How to complete this task ->
Please return every line in the entries below with the word "dropdown" in it.

Provided data ->
|---|

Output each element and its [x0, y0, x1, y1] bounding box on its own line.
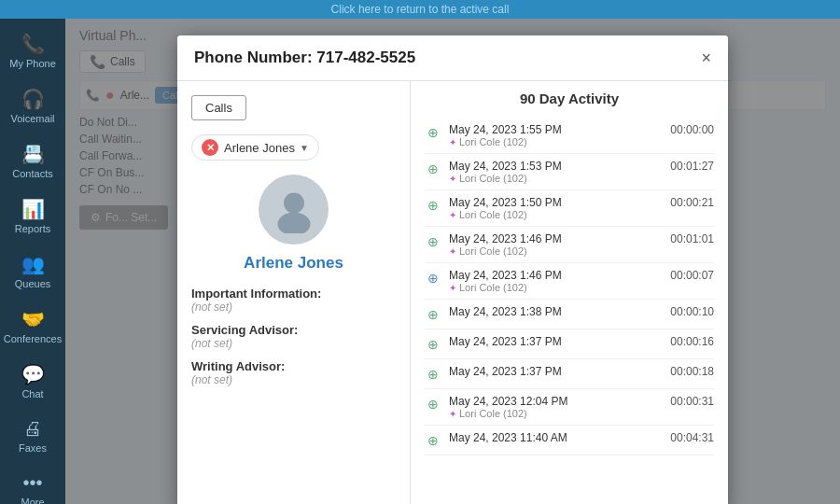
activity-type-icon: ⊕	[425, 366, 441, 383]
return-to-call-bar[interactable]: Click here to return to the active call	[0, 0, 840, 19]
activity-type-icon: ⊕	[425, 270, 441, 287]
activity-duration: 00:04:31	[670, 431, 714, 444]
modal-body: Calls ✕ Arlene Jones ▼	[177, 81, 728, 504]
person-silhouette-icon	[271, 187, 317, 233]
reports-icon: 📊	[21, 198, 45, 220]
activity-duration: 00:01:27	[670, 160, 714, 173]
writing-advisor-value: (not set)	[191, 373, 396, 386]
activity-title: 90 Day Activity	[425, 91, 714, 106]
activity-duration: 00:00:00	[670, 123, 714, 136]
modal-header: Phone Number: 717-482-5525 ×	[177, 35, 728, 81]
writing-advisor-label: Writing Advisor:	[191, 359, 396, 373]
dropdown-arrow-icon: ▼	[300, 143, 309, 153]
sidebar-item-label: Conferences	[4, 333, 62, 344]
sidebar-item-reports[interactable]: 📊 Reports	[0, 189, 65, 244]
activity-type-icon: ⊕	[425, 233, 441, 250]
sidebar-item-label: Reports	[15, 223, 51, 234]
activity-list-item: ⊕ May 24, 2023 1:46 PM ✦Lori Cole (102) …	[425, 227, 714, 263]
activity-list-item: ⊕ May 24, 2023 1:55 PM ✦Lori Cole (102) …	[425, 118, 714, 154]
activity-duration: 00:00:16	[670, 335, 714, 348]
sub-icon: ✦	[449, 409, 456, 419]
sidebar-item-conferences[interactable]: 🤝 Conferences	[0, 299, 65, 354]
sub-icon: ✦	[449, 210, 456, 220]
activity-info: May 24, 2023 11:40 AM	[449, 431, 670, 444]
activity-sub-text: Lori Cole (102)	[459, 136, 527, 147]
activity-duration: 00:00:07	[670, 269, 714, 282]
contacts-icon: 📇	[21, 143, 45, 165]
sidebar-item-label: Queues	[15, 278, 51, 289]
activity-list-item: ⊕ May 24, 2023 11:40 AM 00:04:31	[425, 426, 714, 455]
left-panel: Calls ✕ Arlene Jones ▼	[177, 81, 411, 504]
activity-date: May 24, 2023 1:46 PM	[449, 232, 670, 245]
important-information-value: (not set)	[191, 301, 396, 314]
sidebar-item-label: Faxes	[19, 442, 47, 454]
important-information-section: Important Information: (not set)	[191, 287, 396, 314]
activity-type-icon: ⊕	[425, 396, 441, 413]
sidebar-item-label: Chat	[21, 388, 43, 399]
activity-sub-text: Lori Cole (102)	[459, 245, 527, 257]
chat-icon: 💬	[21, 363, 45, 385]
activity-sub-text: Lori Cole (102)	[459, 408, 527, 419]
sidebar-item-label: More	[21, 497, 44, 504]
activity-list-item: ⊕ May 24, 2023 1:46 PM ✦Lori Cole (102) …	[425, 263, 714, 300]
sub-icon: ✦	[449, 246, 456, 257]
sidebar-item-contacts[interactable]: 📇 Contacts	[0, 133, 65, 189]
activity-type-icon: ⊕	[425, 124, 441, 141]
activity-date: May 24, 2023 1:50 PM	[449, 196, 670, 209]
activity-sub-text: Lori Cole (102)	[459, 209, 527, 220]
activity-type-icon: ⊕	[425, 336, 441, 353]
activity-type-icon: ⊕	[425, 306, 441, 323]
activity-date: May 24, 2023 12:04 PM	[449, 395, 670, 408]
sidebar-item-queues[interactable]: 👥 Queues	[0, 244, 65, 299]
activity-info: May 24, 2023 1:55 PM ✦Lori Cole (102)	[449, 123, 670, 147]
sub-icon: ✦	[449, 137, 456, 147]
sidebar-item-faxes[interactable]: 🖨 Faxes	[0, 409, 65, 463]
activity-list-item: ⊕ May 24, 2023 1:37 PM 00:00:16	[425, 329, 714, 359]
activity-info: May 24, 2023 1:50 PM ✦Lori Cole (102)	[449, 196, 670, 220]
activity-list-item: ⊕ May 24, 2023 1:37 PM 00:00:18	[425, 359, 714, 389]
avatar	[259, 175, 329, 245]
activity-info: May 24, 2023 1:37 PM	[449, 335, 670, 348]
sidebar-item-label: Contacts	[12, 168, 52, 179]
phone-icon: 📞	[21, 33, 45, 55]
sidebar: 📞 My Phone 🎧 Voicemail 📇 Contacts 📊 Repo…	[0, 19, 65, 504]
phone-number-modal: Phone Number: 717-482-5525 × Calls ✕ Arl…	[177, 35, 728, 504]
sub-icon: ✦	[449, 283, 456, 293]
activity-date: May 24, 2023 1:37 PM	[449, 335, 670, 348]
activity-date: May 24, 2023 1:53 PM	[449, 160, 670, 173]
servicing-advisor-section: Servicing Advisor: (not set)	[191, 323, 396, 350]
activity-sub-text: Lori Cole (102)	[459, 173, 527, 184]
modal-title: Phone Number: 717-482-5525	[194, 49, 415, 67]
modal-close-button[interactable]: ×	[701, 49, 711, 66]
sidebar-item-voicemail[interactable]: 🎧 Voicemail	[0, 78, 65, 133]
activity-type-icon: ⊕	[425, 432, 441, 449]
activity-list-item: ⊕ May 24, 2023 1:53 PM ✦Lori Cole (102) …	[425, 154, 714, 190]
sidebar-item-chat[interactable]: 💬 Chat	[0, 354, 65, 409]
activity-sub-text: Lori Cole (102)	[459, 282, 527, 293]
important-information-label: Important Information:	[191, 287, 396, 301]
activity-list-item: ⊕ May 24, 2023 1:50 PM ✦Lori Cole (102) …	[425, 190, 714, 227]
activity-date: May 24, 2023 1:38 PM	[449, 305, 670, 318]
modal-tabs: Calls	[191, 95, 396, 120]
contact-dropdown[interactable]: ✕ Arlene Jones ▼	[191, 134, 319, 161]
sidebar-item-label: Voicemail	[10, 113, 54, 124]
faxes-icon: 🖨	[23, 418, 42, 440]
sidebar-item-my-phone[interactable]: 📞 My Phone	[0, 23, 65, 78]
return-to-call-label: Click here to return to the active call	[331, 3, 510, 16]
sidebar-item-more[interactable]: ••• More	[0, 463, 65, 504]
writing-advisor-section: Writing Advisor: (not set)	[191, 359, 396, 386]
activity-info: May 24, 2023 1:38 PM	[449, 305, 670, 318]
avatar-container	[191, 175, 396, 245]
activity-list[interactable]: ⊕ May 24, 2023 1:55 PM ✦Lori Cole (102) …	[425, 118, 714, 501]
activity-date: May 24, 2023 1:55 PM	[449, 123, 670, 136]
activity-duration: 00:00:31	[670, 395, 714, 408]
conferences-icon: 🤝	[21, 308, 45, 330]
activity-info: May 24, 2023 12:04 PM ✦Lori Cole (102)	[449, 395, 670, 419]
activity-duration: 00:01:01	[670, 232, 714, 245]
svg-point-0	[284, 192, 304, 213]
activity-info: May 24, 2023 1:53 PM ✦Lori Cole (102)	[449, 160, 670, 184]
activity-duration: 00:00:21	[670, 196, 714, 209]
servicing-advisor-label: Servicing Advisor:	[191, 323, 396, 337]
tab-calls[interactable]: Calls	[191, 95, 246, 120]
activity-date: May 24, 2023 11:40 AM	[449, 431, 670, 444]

|---|

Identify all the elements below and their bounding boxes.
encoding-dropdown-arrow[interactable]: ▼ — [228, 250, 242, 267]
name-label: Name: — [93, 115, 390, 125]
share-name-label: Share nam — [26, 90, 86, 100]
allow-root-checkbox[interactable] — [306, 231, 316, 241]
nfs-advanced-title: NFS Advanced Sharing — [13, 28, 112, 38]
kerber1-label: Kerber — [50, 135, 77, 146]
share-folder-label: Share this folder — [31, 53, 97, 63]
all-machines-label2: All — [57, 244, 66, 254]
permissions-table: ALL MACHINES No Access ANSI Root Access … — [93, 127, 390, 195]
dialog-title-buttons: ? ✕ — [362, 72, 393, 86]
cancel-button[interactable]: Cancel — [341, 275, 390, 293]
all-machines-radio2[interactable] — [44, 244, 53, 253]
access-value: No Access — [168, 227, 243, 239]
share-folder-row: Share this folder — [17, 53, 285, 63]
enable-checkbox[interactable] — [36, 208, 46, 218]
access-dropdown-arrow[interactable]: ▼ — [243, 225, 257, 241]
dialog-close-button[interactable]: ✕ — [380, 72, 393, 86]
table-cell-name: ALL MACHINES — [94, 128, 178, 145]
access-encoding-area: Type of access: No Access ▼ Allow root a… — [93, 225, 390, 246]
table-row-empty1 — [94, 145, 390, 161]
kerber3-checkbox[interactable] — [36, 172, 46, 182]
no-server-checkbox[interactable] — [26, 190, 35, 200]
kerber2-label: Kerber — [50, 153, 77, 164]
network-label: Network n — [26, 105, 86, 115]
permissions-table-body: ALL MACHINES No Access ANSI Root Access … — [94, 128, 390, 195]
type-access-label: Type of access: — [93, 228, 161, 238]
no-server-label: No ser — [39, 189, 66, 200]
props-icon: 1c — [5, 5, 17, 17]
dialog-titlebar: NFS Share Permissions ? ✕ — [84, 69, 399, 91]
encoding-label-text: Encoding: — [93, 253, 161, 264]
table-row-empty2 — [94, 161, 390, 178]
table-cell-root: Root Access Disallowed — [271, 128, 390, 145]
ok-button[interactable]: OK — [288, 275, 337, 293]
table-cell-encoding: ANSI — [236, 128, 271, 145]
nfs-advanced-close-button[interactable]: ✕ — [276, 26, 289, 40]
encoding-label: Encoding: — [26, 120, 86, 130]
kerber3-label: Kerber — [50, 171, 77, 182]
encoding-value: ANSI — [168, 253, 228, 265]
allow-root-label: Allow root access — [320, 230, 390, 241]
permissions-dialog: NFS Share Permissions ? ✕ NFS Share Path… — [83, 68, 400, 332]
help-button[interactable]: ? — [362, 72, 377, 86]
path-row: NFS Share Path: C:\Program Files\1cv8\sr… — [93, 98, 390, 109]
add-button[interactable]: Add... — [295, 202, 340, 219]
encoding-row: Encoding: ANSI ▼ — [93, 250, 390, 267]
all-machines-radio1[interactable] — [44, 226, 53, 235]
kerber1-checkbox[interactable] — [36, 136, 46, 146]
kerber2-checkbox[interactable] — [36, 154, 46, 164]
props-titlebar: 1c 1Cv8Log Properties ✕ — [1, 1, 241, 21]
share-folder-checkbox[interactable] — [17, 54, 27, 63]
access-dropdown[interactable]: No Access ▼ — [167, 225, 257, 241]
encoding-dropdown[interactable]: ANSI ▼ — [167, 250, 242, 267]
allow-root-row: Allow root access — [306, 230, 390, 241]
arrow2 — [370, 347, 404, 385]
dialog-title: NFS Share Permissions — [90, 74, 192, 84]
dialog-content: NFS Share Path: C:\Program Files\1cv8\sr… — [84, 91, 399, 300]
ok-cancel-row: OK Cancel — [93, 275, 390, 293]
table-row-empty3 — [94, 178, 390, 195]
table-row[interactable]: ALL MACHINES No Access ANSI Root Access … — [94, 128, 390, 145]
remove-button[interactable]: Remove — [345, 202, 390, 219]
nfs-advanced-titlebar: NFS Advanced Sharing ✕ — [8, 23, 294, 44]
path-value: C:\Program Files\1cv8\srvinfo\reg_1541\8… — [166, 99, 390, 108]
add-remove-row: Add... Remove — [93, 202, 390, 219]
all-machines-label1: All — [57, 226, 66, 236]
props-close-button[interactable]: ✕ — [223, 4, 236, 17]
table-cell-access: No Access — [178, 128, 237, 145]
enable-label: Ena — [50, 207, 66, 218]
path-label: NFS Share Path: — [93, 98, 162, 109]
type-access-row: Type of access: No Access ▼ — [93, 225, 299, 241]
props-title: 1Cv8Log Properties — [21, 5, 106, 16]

|---|

Written answer ->
dropdown-arrow-icon: ▼	[300, 143, 309, 153]
contact-dropdown[interactable]: ✕ Arlene Jones ▼	[191, 134, 319, 161]
encoding-dropdown-arrow[interactable]: ▼ — [228, 250, 242, 267]
access-dropdown-arrow[interactable]: ▼ — [243, 225, 257, 241]
access-dropdown[interactable]: No Access ▼ — [167, 225, 257, 241]
encoding-dropdown[interactable]: ANSI ▼ — [167, 250, 242, 267]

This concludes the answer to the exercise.